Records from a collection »
━━━━━━━━━━

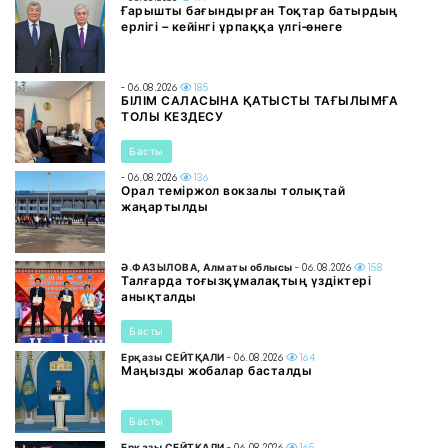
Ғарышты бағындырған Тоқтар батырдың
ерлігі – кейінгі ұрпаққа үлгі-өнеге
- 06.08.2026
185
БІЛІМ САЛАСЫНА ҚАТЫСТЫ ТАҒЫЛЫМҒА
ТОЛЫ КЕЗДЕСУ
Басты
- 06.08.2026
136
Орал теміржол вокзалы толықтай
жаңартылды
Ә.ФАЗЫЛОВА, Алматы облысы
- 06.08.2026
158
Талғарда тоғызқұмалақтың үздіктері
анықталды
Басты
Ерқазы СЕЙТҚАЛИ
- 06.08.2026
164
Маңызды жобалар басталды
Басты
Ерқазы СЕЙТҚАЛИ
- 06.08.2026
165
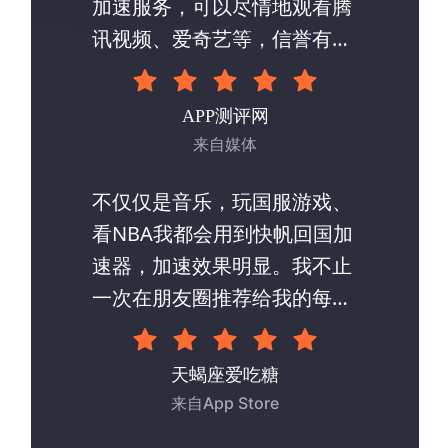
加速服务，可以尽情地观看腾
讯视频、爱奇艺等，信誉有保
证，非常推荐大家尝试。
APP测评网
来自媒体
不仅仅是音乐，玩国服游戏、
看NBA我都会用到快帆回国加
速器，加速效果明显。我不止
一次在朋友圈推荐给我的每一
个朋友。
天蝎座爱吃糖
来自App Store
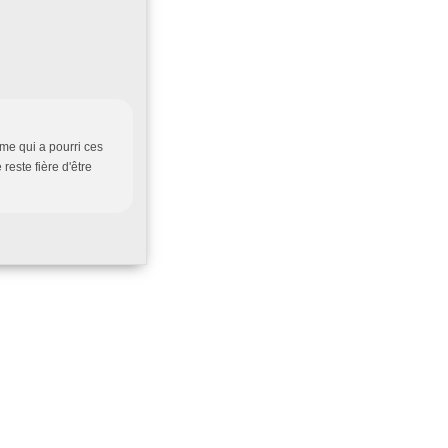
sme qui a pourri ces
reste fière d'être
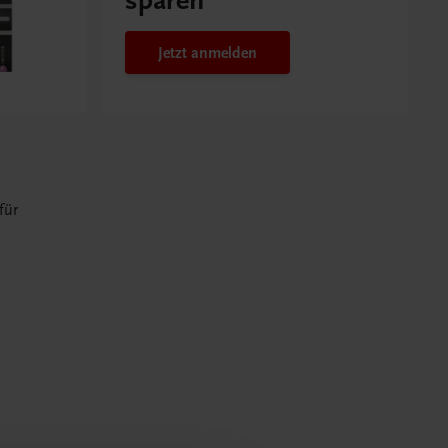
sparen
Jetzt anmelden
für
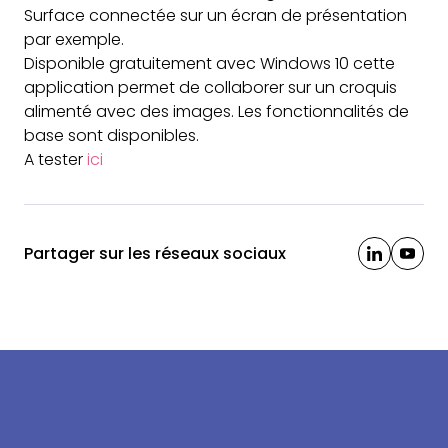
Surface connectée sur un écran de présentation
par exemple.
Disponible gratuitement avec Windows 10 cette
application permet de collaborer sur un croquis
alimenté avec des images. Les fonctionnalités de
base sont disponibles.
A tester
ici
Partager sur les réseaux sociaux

━━━━━━━━━━

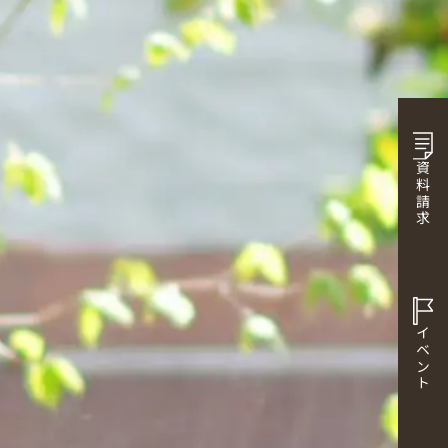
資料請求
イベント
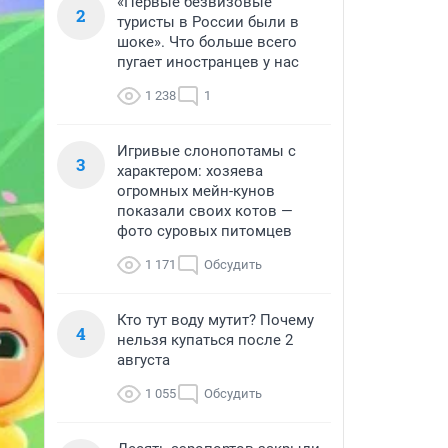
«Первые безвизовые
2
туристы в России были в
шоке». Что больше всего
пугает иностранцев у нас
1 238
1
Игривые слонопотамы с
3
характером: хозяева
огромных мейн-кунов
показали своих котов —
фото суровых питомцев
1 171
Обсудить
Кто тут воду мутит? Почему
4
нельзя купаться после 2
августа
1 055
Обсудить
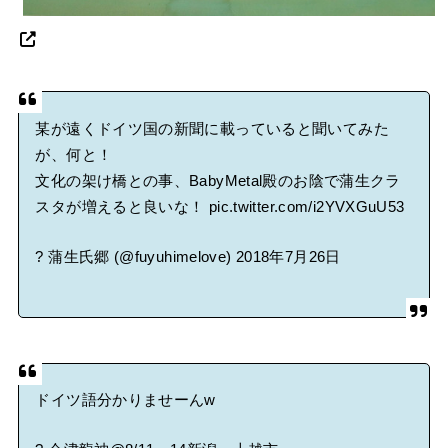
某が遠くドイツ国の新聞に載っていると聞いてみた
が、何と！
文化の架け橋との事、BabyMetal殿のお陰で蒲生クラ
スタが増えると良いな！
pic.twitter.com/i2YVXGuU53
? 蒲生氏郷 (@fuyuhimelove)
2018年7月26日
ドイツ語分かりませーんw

━━━━━━━━━━

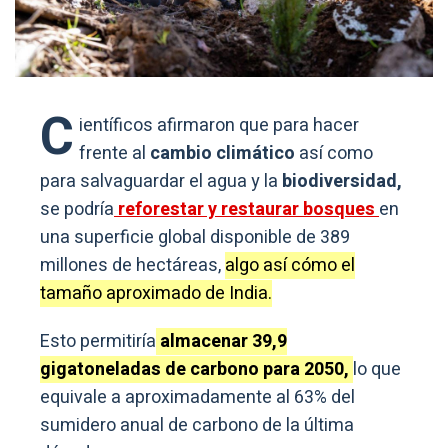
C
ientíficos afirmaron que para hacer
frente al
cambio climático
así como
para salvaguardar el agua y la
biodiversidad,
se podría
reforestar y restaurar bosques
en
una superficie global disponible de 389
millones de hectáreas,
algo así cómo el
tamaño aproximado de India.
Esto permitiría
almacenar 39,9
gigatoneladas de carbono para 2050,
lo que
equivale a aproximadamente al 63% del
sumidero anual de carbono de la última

━━━━━━━━━━

Work order »
Search the data above for the string "carbono" and return every line that has it.

Final answer »
gigatoneladas de carbono para 2050,
sumidero anual de carbono de la última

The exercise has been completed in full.